Note that closing the app won't disconnect the stream - as that's the point of the example. In order to end the stream, either the example needs to be closed by tapping the "Tests" link in the navigation bar at the top of the view, or the app needs to be closed completely by removing it from the active apps list.

Permissions

By default, when an app loses focus, it's moved into the background only temporarily before being suspended completely. In order to prevent this, the app needs to implement the correct permissions to signify to iOS that it will have more processing to do. This permission can be added in the Capabilities tab of the project editor - specifically the Background Modes and its sub permission Audio. If editing info.plist manually, the UIBackgroundModes key needs to be added, with an array that contains the string audio.

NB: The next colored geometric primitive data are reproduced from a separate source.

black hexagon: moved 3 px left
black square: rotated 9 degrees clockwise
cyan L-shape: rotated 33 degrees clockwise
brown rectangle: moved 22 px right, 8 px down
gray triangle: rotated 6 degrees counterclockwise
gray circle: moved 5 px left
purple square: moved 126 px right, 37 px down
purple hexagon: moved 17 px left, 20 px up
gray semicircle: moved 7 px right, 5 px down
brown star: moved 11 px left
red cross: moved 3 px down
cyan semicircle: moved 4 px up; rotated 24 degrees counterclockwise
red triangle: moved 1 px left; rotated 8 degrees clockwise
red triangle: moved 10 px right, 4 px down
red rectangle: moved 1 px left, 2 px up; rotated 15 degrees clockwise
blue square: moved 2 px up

Note - in general iOS does not permit background graphics processing. Attempts to run video in the background will throw warnings, and after enough warning and app that continues to attempt graphics processes in the background may be forcibly suspended.

Disabling Graphics Processing

To prevent app culling, the functions pauseRender and resumeRender have been added to the R5VideoViewController. These need to be called when the app is about to enter the background and when it returns to the foreground, respectively.

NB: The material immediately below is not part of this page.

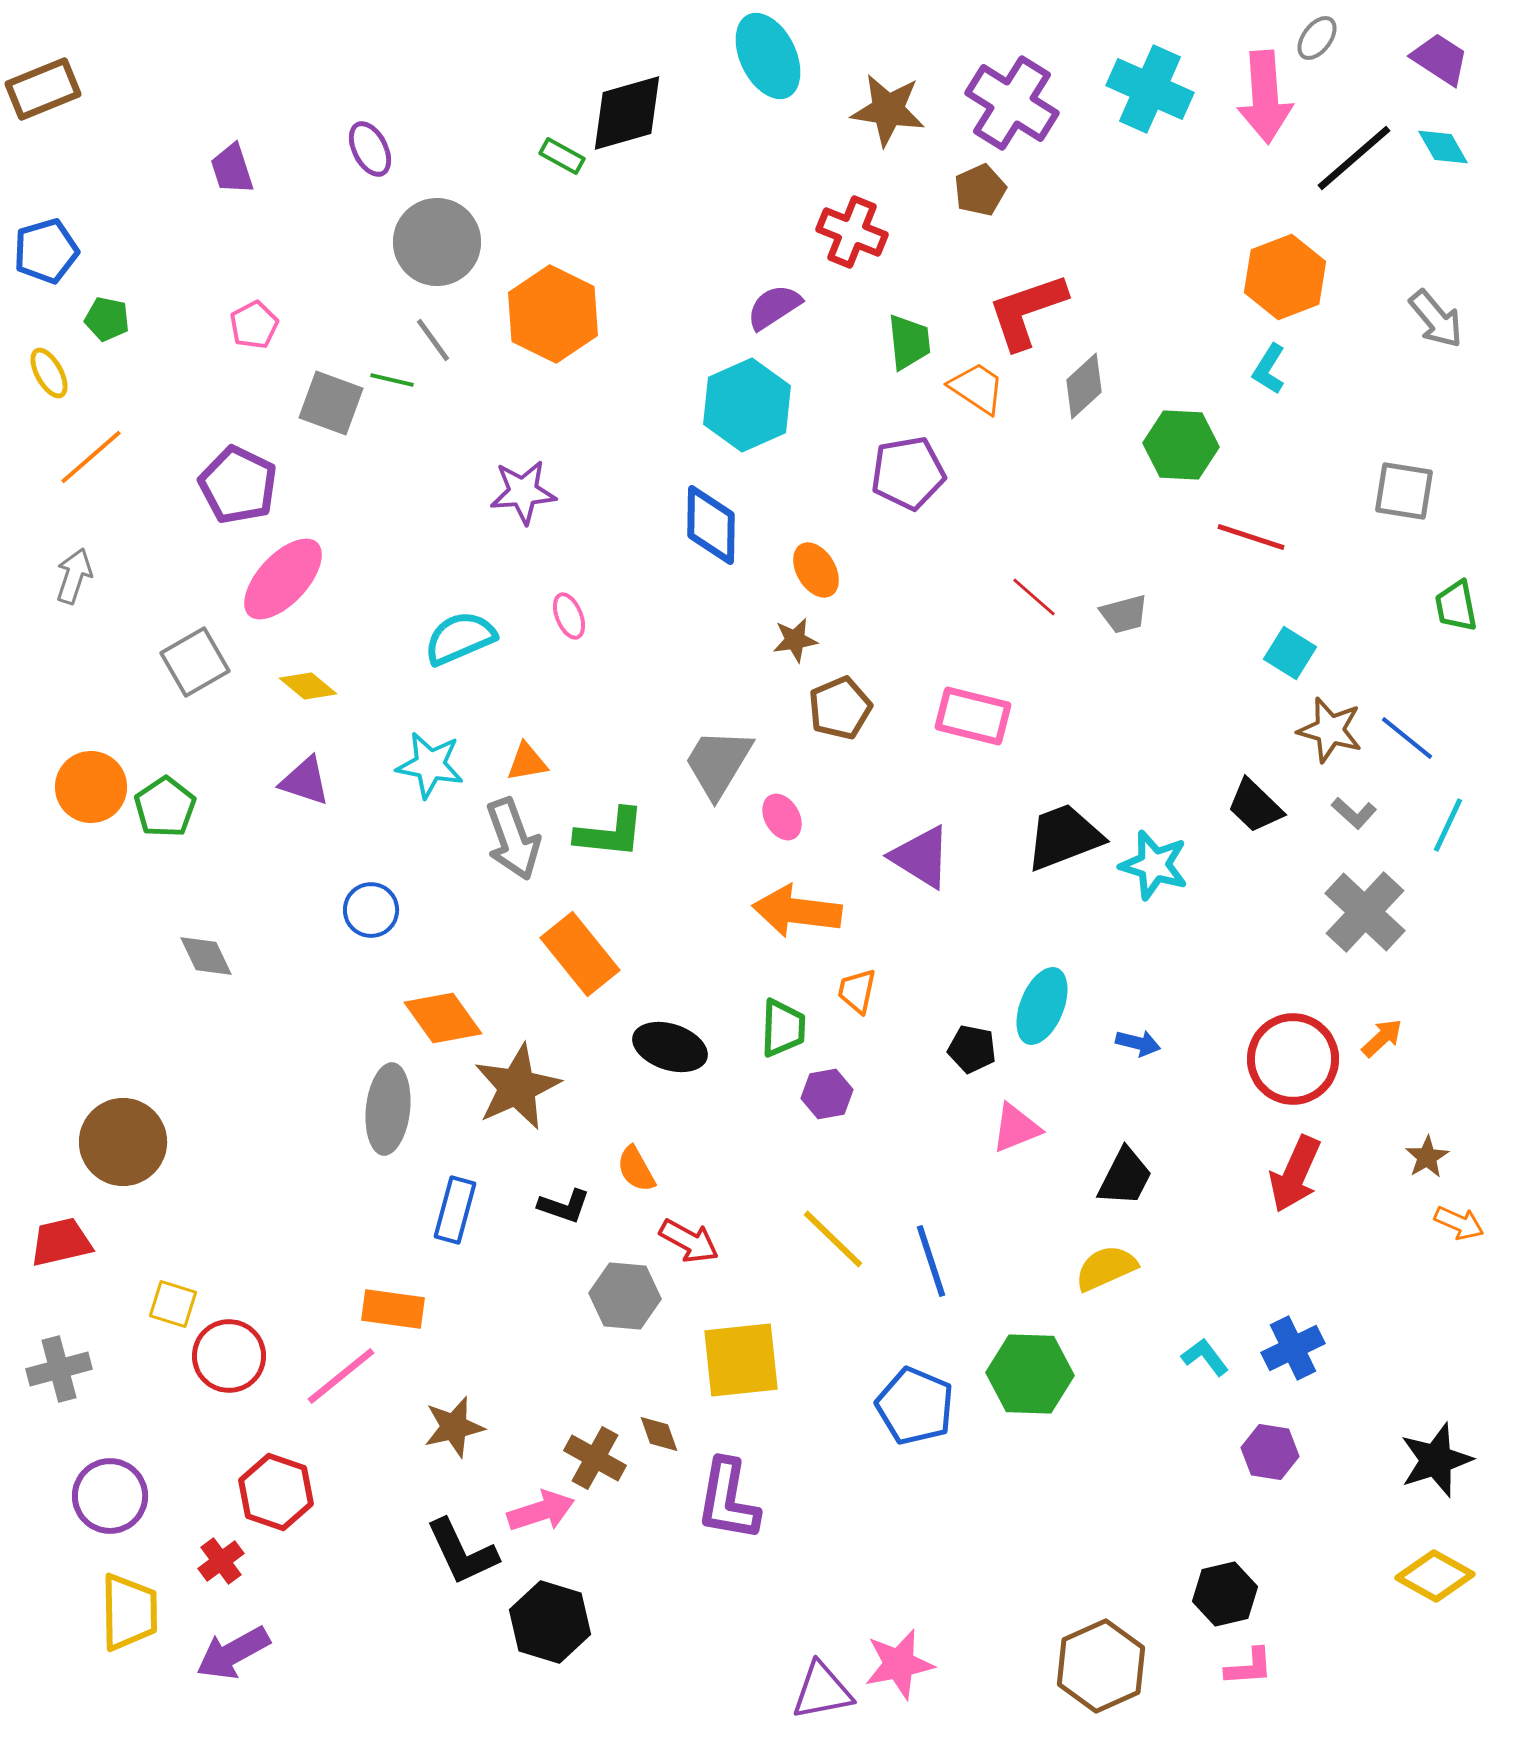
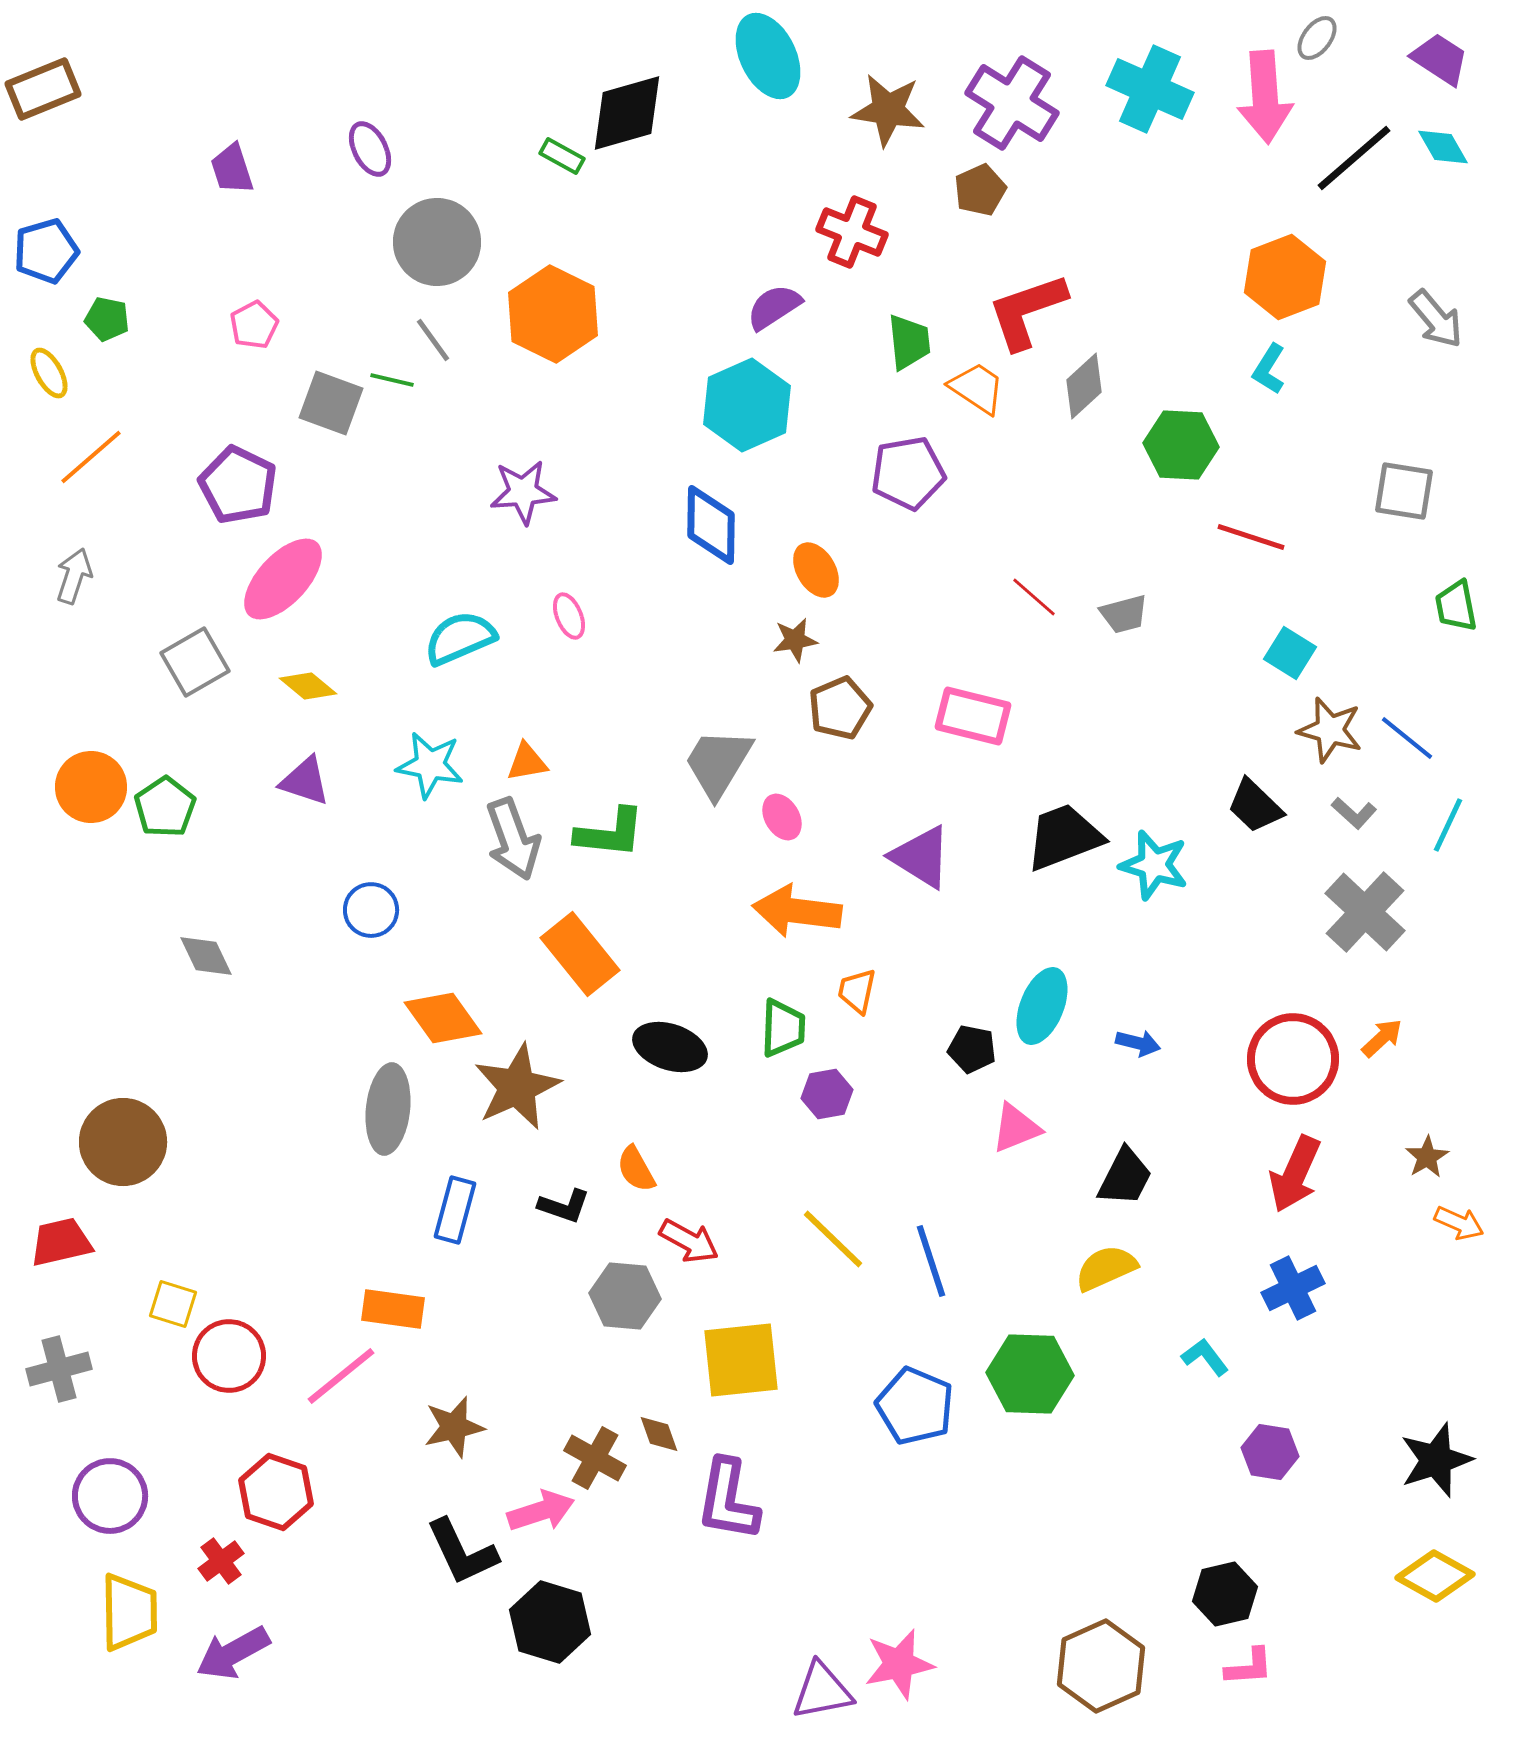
blue cross at (1293, 1348): moved 60 px up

The test needs to add observers to be notified of these state changes, preferably in ViewDidAppear with the creation of the subscriber:

	NotificationCenter.default.addObserver(self, selector: #selector(willResignActive), name: .UIApplicationWillResignActive, object: nil)
  NotificationCenter.default.addObserver(self, selector: #selector(willEnterForeground), name: .UIApplicationWillEnterForeground, object: nil)
}
@objc func willResignActive(_ notification: Notification) {
  currentView?.pauseRender()
}
@objc func willEnterForeground(_ notification: Notification) {
  currentView?.resumeRender()
}
override func closeTest() {
  NotificationCenter.default.removeObserver(self)
  super.closeTest()

SubscribeBackgroundTest.swift #22

Also be sure to remove the observers when closing the stream so that the object doesn't continue to listen to events and can be correctly garbage collected.

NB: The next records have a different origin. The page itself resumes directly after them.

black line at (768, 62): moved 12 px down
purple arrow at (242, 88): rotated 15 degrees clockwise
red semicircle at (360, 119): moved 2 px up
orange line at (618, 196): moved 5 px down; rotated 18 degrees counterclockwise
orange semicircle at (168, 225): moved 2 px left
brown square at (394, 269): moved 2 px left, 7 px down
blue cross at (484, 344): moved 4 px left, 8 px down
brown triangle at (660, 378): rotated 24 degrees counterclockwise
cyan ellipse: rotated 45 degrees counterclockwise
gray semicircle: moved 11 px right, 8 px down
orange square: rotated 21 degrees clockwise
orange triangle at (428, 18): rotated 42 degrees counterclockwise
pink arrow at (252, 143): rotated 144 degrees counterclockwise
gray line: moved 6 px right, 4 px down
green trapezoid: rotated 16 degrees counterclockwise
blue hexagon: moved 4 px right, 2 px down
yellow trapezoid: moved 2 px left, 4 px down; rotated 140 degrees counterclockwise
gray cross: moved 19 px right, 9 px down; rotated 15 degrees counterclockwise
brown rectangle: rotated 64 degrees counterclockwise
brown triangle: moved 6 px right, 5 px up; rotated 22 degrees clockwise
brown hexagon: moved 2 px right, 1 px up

Note that if you're playing a stream that isn't attached to a view, but can't guarantee that the source won't be pushing any video frames, make sure to call deactivate_display function of the R5Stream instead to ensure that incoming video frames are ignored instead of decoded. pauseRender calls this automatically, and if the publisher that you're subscribed to hasn't added a video source, this call won't change anything, but otherwise, the fact that frames don't have a view to be pushed to may not stop iOS from culling the app anyway. The call to undo this if you later add the stream to a view is activate_display - which would otherwise be called in resumeRender.